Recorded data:
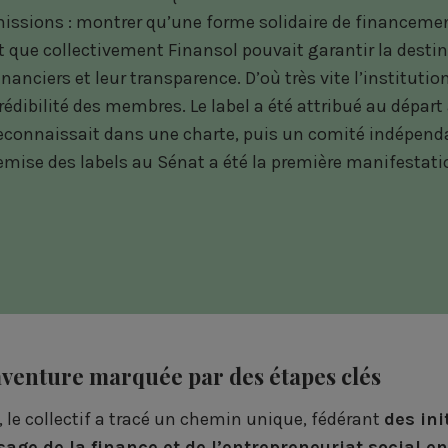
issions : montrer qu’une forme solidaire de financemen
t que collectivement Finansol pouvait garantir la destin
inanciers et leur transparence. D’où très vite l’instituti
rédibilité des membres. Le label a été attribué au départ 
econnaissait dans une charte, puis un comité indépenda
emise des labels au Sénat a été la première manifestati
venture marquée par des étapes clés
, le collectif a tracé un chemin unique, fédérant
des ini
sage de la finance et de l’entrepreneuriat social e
--
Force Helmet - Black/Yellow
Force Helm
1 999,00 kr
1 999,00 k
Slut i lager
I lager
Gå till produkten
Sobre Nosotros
...
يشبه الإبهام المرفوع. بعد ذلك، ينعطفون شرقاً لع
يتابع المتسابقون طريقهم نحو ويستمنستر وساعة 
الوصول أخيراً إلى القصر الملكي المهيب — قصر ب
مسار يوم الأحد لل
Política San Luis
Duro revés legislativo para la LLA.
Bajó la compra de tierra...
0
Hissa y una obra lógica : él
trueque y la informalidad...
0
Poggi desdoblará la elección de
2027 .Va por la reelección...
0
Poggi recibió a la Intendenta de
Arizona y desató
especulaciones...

> [Requirement] Restate word for word the entries above, starting at the line with "trueque y la informalidad..." and ending at the line with "especulaciones...", inclusive, and no others.

> [Response to this exercise]
trueque y la informalidad...
0
Poggi desdoblará la elección de
2027 .Va por la reelección...
0
Poggi recibió a la Intendenta de
Arizona y desató
especulaciones...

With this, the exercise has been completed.